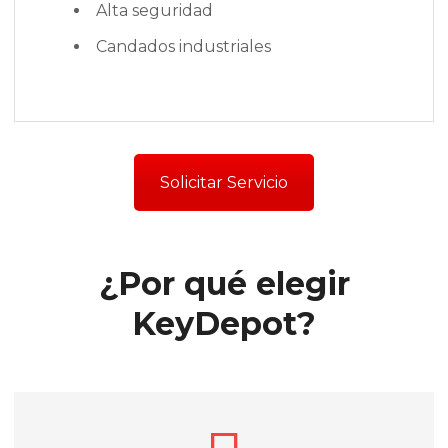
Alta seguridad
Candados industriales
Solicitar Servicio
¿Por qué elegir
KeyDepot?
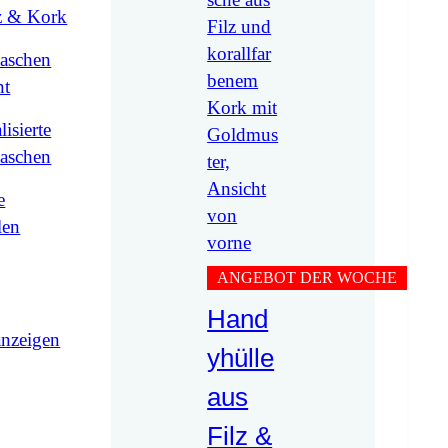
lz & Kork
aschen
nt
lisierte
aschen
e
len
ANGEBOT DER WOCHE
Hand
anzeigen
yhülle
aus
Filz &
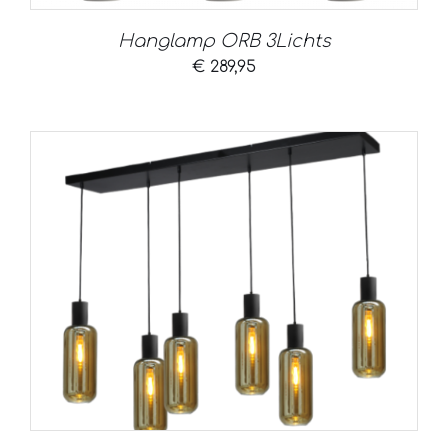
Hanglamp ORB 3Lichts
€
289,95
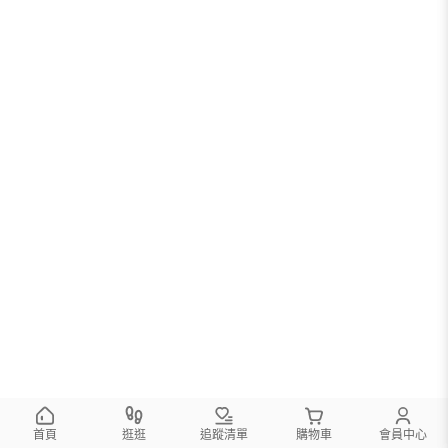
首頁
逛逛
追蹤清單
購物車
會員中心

──────────────────────────────

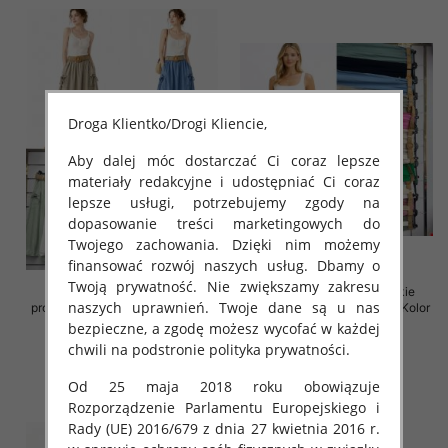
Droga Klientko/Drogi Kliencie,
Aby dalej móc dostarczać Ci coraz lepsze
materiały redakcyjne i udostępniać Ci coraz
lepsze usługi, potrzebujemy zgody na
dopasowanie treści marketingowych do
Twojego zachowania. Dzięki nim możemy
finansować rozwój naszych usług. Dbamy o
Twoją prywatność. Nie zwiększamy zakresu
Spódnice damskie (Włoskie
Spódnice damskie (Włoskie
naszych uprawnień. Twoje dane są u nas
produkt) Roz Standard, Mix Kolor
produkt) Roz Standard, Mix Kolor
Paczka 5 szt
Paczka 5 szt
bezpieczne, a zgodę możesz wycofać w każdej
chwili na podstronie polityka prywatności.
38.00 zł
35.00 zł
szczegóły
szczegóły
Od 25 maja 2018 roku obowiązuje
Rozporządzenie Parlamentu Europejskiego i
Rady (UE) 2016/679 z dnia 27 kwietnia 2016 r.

──────────────────────────────

TASK INSTRUCTIONS
The lines above that hold the word "lepsze" need counting; write the count and nothing more.

WORKED SOLUTION
2